# Two Shows, Two Weeks (A Question Too)



## gogirl46 (Oct 18, 2009)

Okay, so today I had a show. It was a local Hunter Trial and I rode Frazier. These were our placings:

Green Hunter 2': 1st
Open Hunter 2': 4th
Junior Hunter 2': 3rd
Novice Junior Hunter: 5th

We qualified for the Master's Class but he had already bucked through three courses so we were done. And I would've done the Benefit Hack with him if someone had told me it was in the arena...

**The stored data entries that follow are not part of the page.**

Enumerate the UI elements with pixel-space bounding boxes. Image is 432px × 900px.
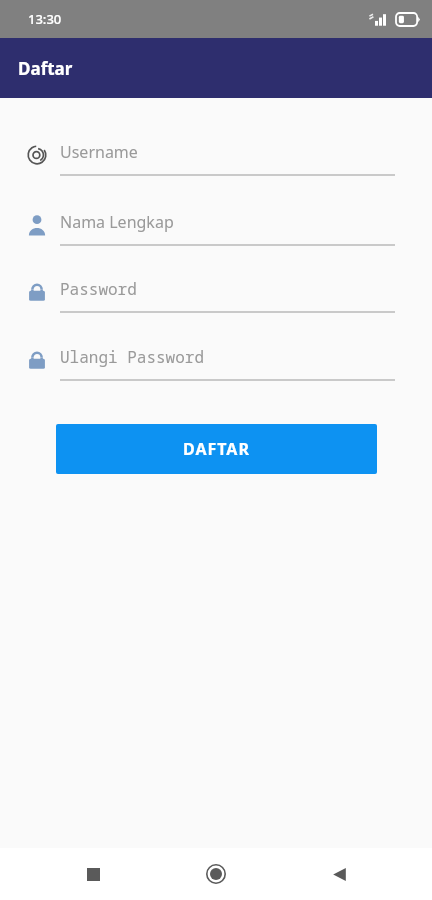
button[interactable]: Password — [0, 271, 432, 313]
staticText: Username — [60, 141, 138, 163]
staticText: 13:30 — [28, 10, 62, 28]
button[interactable]: DAFTAR — [56, 424, 377, 474]
staticText: DAFTAR — [183, 438, 250, 460]
button[interactable]: Home — [192, 850, 240, 898]
button[interactable]: Back — [315, 850, 363, 898]
button[interactable]: Recent apps — [69, 850, 117, 898]
staticText: Password — [60, 278, 137, 300]
staticText: Ulangi Password — [60, 346, 205, 368]
button[interactable]: Ulangi Password — [0, 339, 432, 381]
button[interactable]: Nama Lengkap — [0, 204, 432, 246]
staticText: Nama Lengkap — [60, 211, 174, 233]
staticText: Daftar — [18, 57, 73, 80]
button[interactable]: Username — [0, 134, 432, 176]
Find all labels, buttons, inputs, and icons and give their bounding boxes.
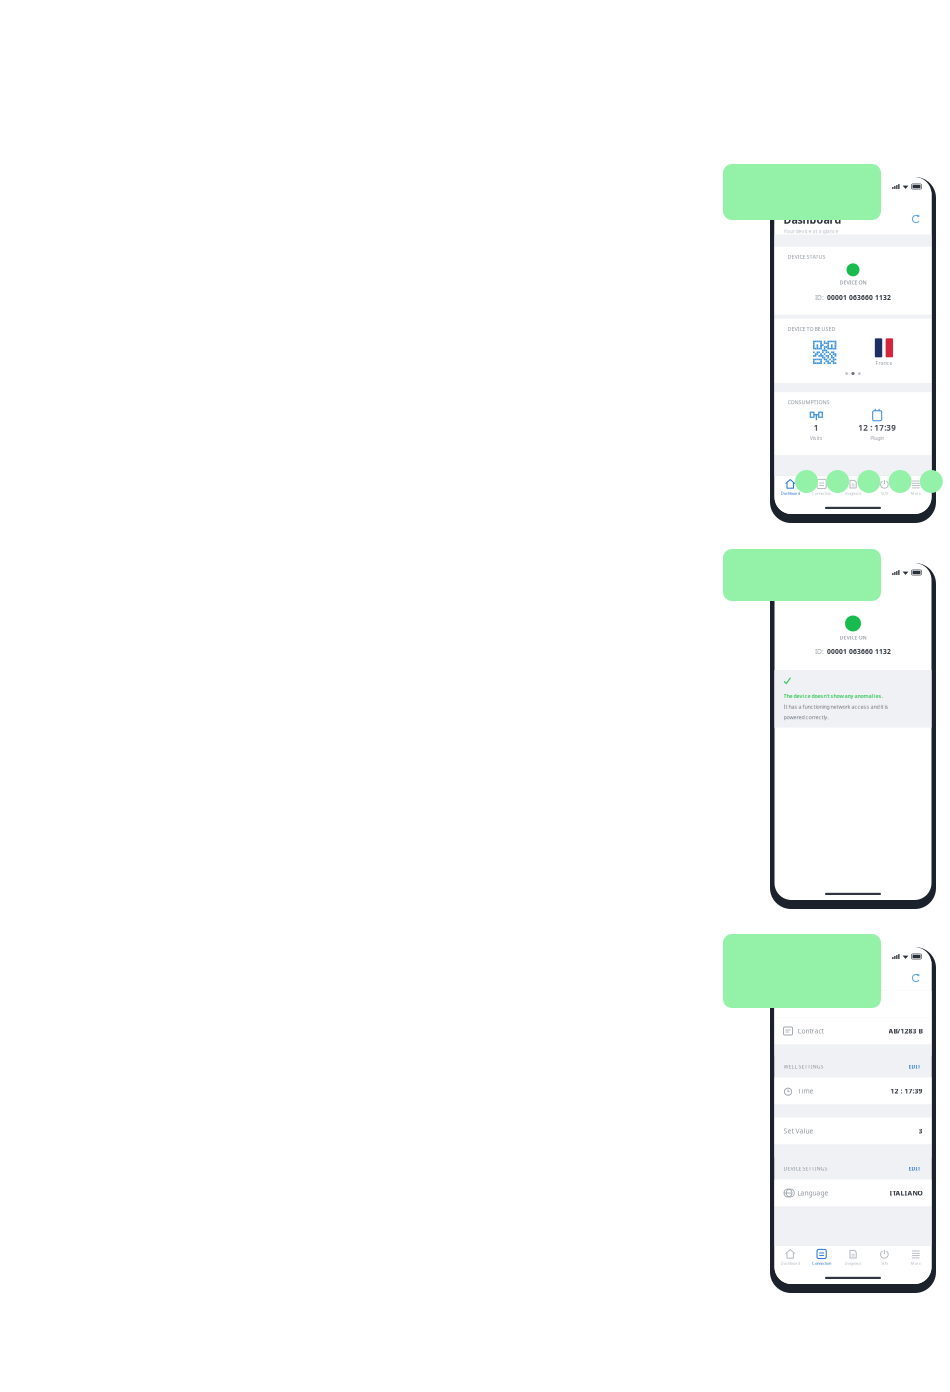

This weeked, I'm doing a Combined Training event with a mare I ride named Terminator (I consider her my own). It will be her first English event. She was trained Western and has had one English lesson (we decided to take out a jump and spin like crazy because we thought it was going to eat us...) We'll be doing the W/T Dressage test and the 18" course. She has jumped 21" but she's solid at 18". I might try to do a seperate W/T/C Dressage test since he has been phenomenal with her leads lately.

Anywho, now to you.

1) How many shows do you go to on average over an entire year? You can split this into rated shows, Hunter Trials, jumper shows, paper chases, judged trail rides, fun shows, Dressage events (sorry I have no idea) and rodeos.
2) What's the highest amount of shows you've ever done in a 3 day period? 3 day eventing does not count =D They could be with the same horse or a seperate horse. I don't care. I just want to know.


----------